Start of MATERIAL FOR THE TASK
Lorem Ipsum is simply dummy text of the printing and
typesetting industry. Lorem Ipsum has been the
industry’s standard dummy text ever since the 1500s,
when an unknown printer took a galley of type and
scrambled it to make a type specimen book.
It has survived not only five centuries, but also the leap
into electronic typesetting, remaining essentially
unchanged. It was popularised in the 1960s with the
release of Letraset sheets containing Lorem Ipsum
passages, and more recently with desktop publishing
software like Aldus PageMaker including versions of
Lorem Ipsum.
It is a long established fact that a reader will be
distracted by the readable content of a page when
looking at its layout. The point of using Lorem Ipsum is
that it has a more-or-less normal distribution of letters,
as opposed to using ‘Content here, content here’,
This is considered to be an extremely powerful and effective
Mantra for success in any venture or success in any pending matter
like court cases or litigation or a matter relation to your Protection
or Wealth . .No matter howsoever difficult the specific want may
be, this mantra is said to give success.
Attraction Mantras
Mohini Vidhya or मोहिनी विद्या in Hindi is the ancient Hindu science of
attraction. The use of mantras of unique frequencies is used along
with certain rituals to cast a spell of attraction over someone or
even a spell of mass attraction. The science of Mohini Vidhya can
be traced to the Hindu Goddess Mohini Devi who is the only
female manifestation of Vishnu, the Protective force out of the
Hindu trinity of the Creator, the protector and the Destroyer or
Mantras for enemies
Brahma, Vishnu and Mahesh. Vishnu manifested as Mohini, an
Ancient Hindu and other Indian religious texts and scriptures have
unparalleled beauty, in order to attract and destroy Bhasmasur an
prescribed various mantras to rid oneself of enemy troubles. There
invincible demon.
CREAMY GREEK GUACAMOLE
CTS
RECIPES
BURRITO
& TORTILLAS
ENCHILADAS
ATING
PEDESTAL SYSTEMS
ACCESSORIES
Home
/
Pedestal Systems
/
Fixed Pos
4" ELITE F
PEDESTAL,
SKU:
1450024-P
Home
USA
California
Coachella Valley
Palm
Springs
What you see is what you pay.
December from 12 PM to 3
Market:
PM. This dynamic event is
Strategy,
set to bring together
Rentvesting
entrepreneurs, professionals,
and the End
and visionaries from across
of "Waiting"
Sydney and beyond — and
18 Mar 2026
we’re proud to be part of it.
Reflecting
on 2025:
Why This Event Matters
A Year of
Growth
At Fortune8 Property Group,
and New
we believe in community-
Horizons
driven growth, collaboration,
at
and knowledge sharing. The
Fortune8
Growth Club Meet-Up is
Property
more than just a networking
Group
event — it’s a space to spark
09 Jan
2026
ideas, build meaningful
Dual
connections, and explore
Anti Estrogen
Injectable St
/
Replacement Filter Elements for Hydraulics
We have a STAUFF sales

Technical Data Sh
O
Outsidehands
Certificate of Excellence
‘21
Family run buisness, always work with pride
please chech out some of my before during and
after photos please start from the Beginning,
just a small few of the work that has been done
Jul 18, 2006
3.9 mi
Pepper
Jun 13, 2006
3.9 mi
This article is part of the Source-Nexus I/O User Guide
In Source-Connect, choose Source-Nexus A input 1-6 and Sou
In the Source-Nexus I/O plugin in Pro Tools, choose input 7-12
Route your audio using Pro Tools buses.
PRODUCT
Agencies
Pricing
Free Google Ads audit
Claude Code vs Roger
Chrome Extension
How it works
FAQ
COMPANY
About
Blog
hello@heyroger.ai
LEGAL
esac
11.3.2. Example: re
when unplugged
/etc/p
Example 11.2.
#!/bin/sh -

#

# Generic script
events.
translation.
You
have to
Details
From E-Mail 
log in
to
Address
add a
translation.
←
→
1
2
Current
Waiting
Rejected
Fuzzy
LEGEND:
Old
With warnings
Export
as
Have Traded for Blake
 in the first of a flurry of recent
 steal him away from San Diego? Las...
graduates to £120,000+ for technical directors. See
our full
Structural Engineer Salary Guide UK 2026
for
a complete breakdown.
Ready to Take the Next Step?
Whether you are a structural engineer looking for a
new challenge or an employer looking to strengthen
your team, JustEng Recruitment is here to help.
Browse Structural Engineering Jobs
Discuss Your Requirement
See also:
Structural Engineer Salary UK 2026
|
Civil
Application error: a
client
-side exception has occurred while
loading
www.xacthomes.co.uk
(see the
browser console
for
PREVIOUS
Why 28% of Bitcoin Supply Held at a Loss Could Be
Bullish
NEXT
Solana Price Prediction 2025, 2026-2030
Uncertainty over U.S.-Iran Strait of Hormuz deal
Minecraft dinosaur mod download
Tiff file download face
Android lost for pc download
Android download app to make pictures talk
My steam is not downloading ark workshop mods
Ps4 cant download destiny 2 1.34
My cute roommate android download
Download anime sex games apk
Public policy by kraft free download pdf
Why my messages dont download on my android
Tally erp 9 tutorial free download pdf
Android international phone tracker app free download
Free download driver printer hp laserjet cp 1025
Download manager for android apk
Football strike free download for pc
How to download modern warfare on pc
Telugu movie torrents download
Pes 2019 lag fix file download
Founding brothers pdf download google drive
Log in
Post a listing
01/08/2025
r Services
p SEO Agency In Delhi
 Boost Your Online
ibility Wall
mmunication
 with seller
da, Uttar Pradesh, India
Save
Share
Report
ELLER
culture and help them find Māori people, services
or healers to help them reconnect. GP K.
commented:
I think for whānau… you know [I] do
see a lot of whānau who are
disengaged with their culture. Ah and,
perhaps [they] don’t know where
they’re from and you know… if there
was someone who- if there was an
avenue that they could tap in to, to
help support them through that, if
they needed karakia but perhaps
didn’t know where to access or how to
End of MATERIAL FOR THE TASK
Copy the lines above exactly, from the very first through the one containing "scrambled it to make a type specimen book.", and include no other line.

** YOUR SOLUTION **
Lorem Ipsum is simply dummy text of the printing and
typesetting industry. Lorem Ipsum has been the
industry’s standard dummy text ever since the 1500s,
when an unknown printer took a galley of type and
scrambled it to make a type specimen book.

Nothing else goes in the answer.